# Big Pike on the HOT Spring Days



## Bob50j (May 20, 2006)

Hello all,

Just found this site and have been cruising around it a bit, very interesting.

My Brothers and I have been fishing Canadian Pike lakes for 20 years now, with great success. Our favorite technique(by a wide margin) is early spring fishing with dead smelt. We set up very shallow, in a narrows or outside any inflowing creek and the action is usually just fabulous. Over the years, this has accounted for uncountable 20+ lbers with the biggest a 48.5"er that buried the scale at 25lbs. She was released, so no true weight was ever recorded.

My first question to the board is this.
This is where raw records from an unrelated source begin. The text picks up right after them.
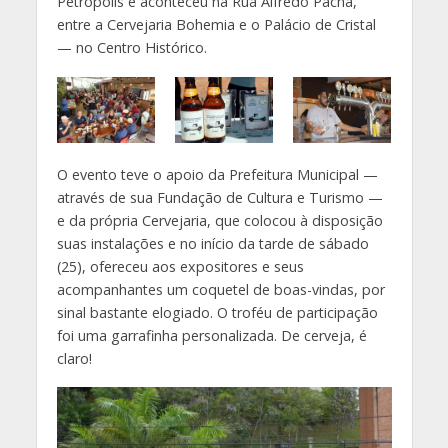
Petrópolis e aconteceu na Rua Alfredo Pachá,
entre a Cervejaria Bohemia e o Palácio de Cristal
— no Centro Histórico.
O evento teve o apoio da Prefeitura Municipal —
através de sua Fundação de Cultura e Turismo —
e da própria Cervejaria, que colocou à disposição
suas instalações e no início da tarde de sábado
(25), ofereceu aos expositores e seus
acompanhantes um coquetel de boas-vindas, por
sinal bastante elogiado. O troféu de participação
foi uma garrafinha personalizada. De cerveja, é
claro!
The one circumstance that we've never been able to figure out are those sunny, very hot, totally windless days that sometimes happen in spring. We can never hook up with the big ones under these conditions. We've tried going deeper. Tried trolling the drop-off edges. NOTHING. Any suggestions? We can usually land all the hammerhandles we can stand, but the big guys(10lbs. +) just can't be had. Are they just laying down, not feeding on these days? I just have a hard time believing this, but I guess it could be true

Any help would be appreciated. This has driven us nuts for quite a while now.

Bob


----------



## waterwolf (Oct 15, 2003)

Welcome to the site.

I don't know if I have an answer, but we struggle for the big ones when the sun is out and is high. It seems when it tucks behind a cloud for even a small amount of time the fish turn back on.

We have gone deep with better success when the sun is high and it's warm out, and that tends to be a little better.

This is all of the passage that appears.